EFE/Jorge Zapata
EFE/Jorge Zapata

Brasil peca no ataque e perde para a Croácia no basquete masculino

Jogo só foi decidido nos momentos finais

Ciro Campos, enviado especial ao Rio, Estadão Conteúdo

11 Agosto 2016 | 16h51

A seleção brasileira masculina de basquete parece gostar de emoções até o fim quando está em quadra nos Jogos do Rio. Pelo terceiro jogo seguido a indefinição durou até perto de zerar o cronômetro, mas nesta quinta-feira foi o time visitante quem levou a melhor. O cestinha do jogo Bojan Bogdanovic liderou a Croácia a ganhar por 80 a 76, a segunda derrota do Brasil em três jogos.
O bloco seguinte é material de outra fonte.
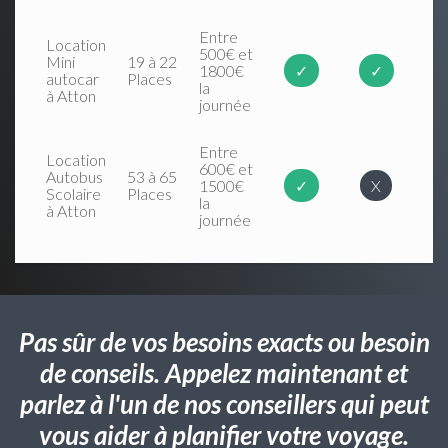
Entre
Location
500€ et
Mini
19 à 22
1800€
✓
✓
autocar
Places
la
à Atton
journée
Entre
Location
600€ et
Autobus
53 à 65
1500€
✓
X
Scolaire
Places
la
à Atton
journée
Pas sûr de vos besoins exacts ou besoin
de conseils. Appelez maintenant et
parlez à l'un de nos conseillers qui peut
vous aider à planifier votre voyage.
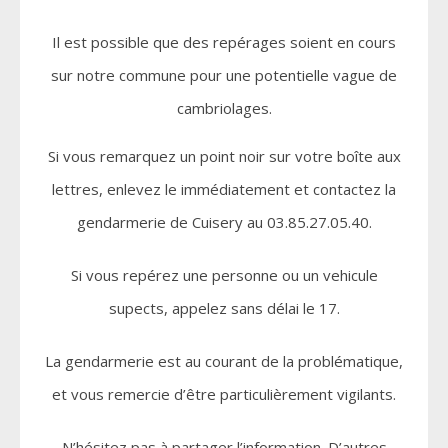
Il est possible que des repérages soient en cours
sur notre commune pour une potentielle vague de
cambriolages.
Si vous remarquez un point noir sur votre boîte aux
lettres, enlevez le immédiatement et contactez la
gendarmerie de Cuisery au 03.85.27.05.40.
Si vous repérez une personne ou un vehicule
supects, appelez sans délai le 17.
La gendarmerie est au courant de la problématique,
et vous remercie d’être particulièrement vigilants.
N’hésitez pas à partager l’information. D’autres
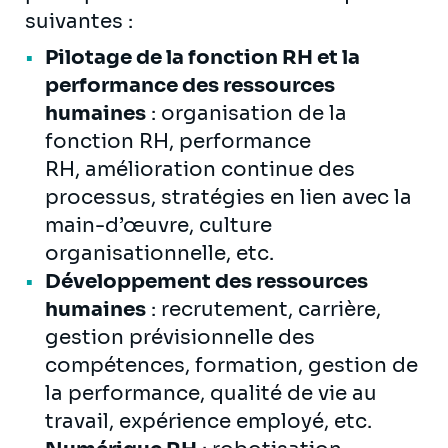
suivantes :
Pilotage de la fonction RH et la
performance des ressources
humaines
: organisation de la
fonction RH, performance
RH, amélioration continue des
processus, stratégies en lien avec la
main-d’œuvre, culture
organisationnelle, etc.
Développement des ressources
humaines
: recrutement, carrière,
gestion prévisionnelle des
compétences, formation, gestion de
la performance, qualité de vie au
travail, expérience employé, etc.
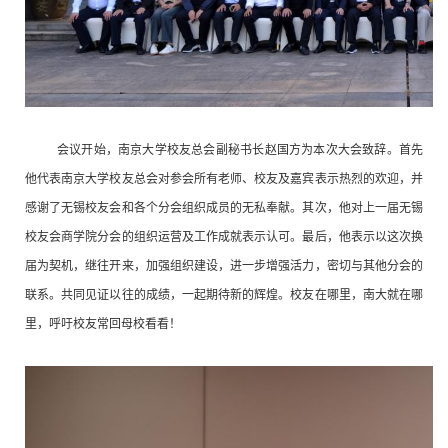
会议
开始
，南京大学校友总会副秘书长赵国方为本次大会致辞。
首先
他代表南京大学校友总会对参会
所有
老师、校友及嘉宾表示热烈的欢迎
，
并
感谢了无锡校友会和各个分会组织成员的无私奉献。其次，
他对上一届无锡
校友会商学院分会的组织运营及工作成就表示认可。
最后，他表示以这次换
届为契机，继往开来，加强组织建设，进一步增强活力，密切与其他分会的
联系。共同见证以往的成绩，一起期待新的辉煌。校友在哪里，南大就在哪
里，呼吁校友常回母校看看！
Contra a Croácia, mais uma vez a equipe fez um segundo tempo melhor do que o primeiro. Embora tenha ficado atrás quase o jogo todo, a virada esteve perto apenas no último quarto. A vantagem ficou pequena e a torcida foi ao delírio com a recuperação, pena que tardia da equipe. A tranquilidade croata pesou para administrar a vantagem e terminar o jogo com aproveitamento superior em arremessos: 53% a 43%.

O roteiro do jogo foi mais parecido com o da derrota para a Lituânia, na estreia, do que na equilibrada e emocionante vitória sobre a Espanha nos segundos finais por 66 a 65. Parece que o time só reage depois de começar mal. O Brasil teve desperdícios de ataques no primeiro tempo, com só 38% de acertos nos arremessos. A bola tocava o aro e não caía, os passes dentro do garrafão saíam sem destino e a desvantagem aumentava com facilidade nos contra-ataques adversários.
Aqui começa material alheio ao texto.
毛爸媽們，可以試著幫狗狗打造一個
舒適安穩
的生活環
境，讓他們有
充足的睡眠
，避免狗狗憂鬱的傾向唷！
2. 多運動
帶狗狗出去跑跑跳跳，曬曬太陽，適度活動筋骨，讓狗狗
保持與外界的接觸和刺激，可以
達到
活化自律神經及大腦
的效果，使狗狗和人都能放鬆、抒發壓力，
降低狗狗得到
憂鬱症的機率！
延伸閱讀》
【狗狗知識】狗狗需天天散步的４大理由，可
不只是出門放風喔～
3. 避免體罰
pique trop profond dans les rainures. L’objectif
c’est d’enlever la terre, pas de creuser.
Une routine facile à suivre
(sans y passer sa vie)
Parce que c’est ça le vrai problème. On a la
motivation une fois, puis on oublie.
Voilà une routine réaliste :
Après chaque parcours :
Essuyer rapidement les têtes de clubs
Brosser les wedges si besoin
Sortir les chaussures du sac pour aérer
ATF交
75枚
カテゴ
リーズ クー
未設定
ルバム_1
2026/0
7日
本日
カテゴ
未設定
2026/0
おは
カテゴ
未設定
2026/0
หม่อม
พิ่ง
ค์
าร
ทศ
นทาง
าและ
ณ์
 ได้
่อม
Para piorar, até mesmo o comportamento da torcida foi mais ameno. O ginásio ficou mais calado, principalmente pela falta de inspiração do Brasil no ataque, somada às falhas na defesa. Parar Bojan Bogdonanovic estava muito difícil. Sozinho, o croata marcou 16 pontos no primeiro tempo, mais da metade do que toda a equipe da casa fez. Ir para o vestiário dez pontos atrás (41 a 31) até pareceu lucro.

A desvantagem era bem menor do que os 29 pontos registrados no intervalo contra a Lituânia. Então, era plenamente possível reduzir o prejuízo, assim como feito na estreia, no domingo. O Brasil voltou mais atento e logo no primeiro lance do terceiro quarto, marcou três pontos e mexeu com a torcida. As vaias aos ataques croatas e os gritos de "uh, defesa" ficaram mais fortes enquanto durou o breve bom momento.
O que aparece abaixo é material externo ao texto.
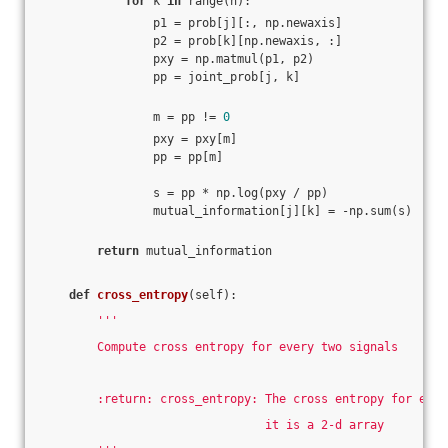
for
 k 
in
 range(n):
                p1 = prob[j][:, np.newaxis]
                p2 = prob[k][np.newaxis, :]
                pxy = np.matmul(p1, p2)
                pp = joint_prob[j, k]
                m = pp != 
0
                pxy = pxy[m]
                pp = pp[m]
                s = pp * np.log(pxy / pp)
                mutual_information[j][k] = -np.sum(s)
return
 mutual_information
def
cross_entropy
(self)
:
'''
        Compute cross entropy for every two signals
        :return: cross_entropy: The cross entropy for ever
                                it is a 2-d array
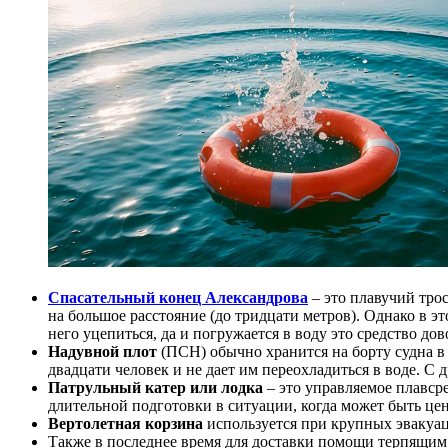
Спасательный конец Александрова
– это плавучий тро
на большое расстояние (до тридцати метров). Однако в э
него уцепиться, да и погружается в воду это средство дов
Надувной плот
(ПСН) обычно хранится на борту судна в 
двадцати человек и не дает им переохладиться в воде. С
Патрульный катер или лодка
– это управляемое плавср
длительной подготовки в ситуации, когда может быть цен
Вертолетная корзина
используется при крупных эвакуа
Также в последнее время для доставки помощи терпящим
A aparente melhora foi mais ilusão do que realidade. Mesmo no terceiro quarto, o Brasil continuou a ser pouco efetivo, com 40% de acerto nos arremessos, e só foi com esperanças para a última parte por ter feito duas cestas nos segundos finais do período. A melhor atuação ficou para os dez minutos finais, quando a torcida se inflamou e o time passou a acreditar na virada.

O técnico argentino Ruben Magnano era o mais agitado em toda a Arena Carioca 1 enquanto o Brasil encurralava a Croácia e fazia mais pontos no último quarto. Três arremessos de três pontos ajudaram a diferença cair para somente três, até novos erros de ataque propiciaram aos adversários a reconstruir a vantagem.

O Brasil tem mais dois compromissos na fase de grupos para tentar confirmar vaga nas quartas de final. Sábado, será contra a Argentina. Depois, na segunda-feira, o adversário será a Nigéria.